The leaves were turning, rusting, reddening and yellowing, and the mornings were misty and indefinite. Gary was standing on the south bank of the river Thames, opposite the Embankment, watching the river larks. As always now, he had risen before m
ost of the commuters were on the move, pulled on his walking boots, made a thermos of strong sugary tea, and set off through the city from his parents’ home in north east London. He was enjoying the encroaching chill in the mornings and the rapidly darkening days. Jays and chattering magpies flitted in the trees of the green spaces he passed through, darting grey squirrels perched on the rims of dustbins watching him with dead black eyes.

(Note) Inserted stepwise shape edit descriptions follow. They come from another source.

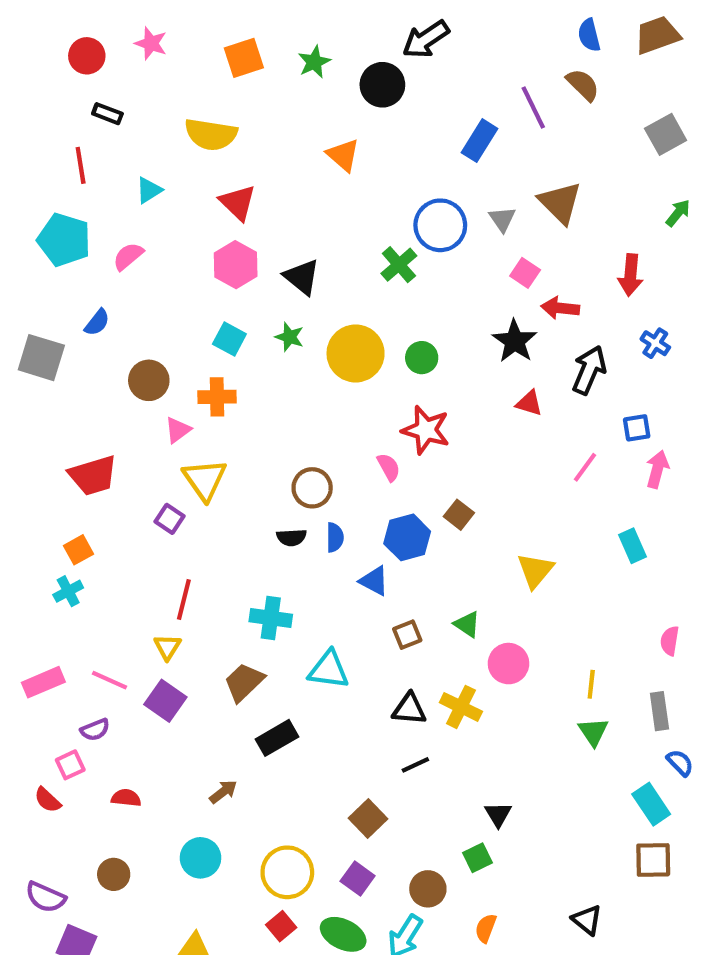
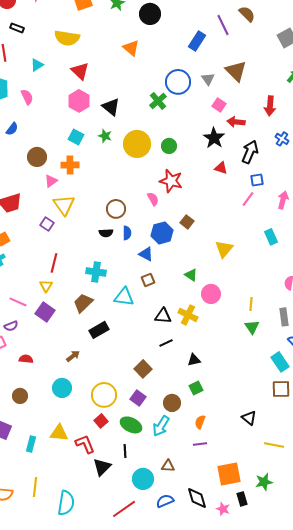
pink semicircle: (128, 256) -> (27, 97), turned 105
blue square: (637, 428) -> (257, 180), moved
brown square: (407, 635) -> (148, 280), moved
black triangle: (498, 814) -> (194, 360), moved, turned 48

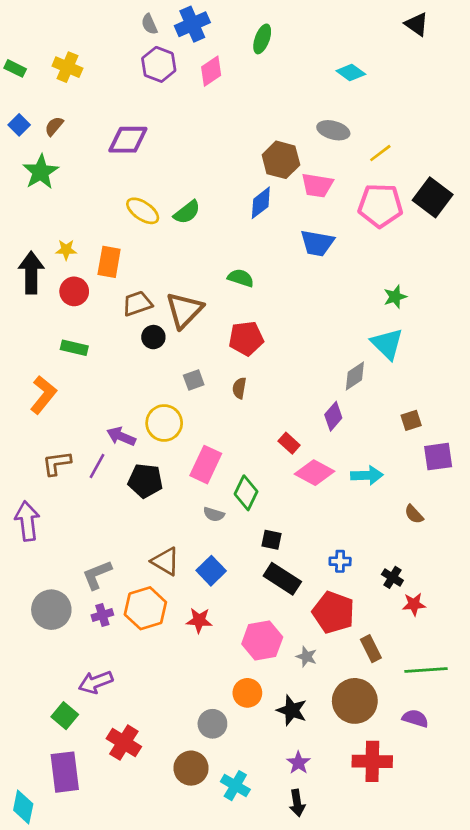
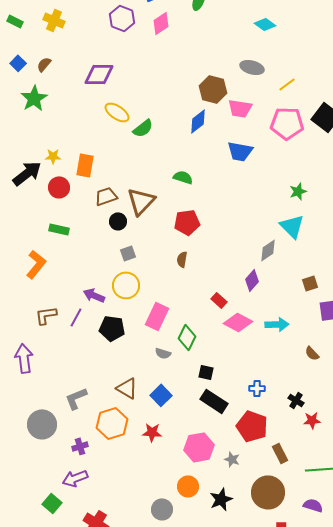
yellow ellipse: (143, 211) -> (117, 112), moved
black arrow: (31, 273) -> (27, 173), turned 52
gray square: (194, 380) -> (128, 253), moved
purple cross: (102, 615) -> (80, 446), moved
black star: (292, 710) -> (221, 499), turned 30

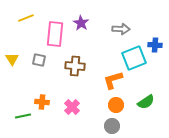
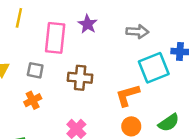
yellow line: (26, 18) -> (19, 18), turned -56
orange cross: (42, 102) -> (33, 100), moved, turned -32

In these morning rambles through the city, he saw lucid foxes with eyes like deep yellow stars, plump rats plopping into the water of the overgrown canals, and people awake when they really should not be. Gary knew the appeal of the amphetamines that powered these living ghosts; he was starting to rely on them himself. London, at dawn in the minutes before it roused itself, was a place of wonder. A place of dream and possibility. It was through this dreaming city that he made his way down to the sacred river, walking for miles as the city awoke.
The Thames when he arrived was at low tide, as he knew it would be. The river larks he had come to see sifted through the mud and detritus with a patience and determination that Gary admired. There were three men, what appeared to be a child or a dwarf, and a woman; the woman he had come to see. One of the men inserted his hand into the soft mud of the Thames shore, searching for something his equipment had alerted him to. To Gary it looked like he was performing an obscene gynaecological examination on the naked river. He shook away the thought as he lit a cigarette and swigged from his thermos.
‘Do not think of the city as gendered, as man or woman, Gary. It’s way too easy. Lazy. A cliché. We need to think harder and deeper than that.’ The words his brother had spoken on one of their long evenings together, discussing the hidden knowledge of London.
‘I know, Danny. It is both and it is neither. Woman and man. The first and the last. The emperor worm that devours itself.’
Gary thought the mud of London must be polluted, toxic with age, but the larks were there regardless. They were addicts, turning up bits of pot, animal remains from old abattoirs, clay pipes, auroch thighbones, medieval combs, the occasional human knuckle, old and corroded coinage depicting dead monarchs. Gary had read many novels that romanticised the river larks of London Incognita; Through This Mud We Find Ourselves and Poor Jack were his favourites, and he idealised the larks against his own better judgement. To Gary, they stood on the edge of criminality, slathered in London’s sludge and grime and muck, sorting the forgotten histories of the city and making a profit into the bargain. It was irresistible, mythic. Whereas he wandered geographically, they journeyed through the layers of time in the city, mining history. They understood the idea of city as palimpsest better than most.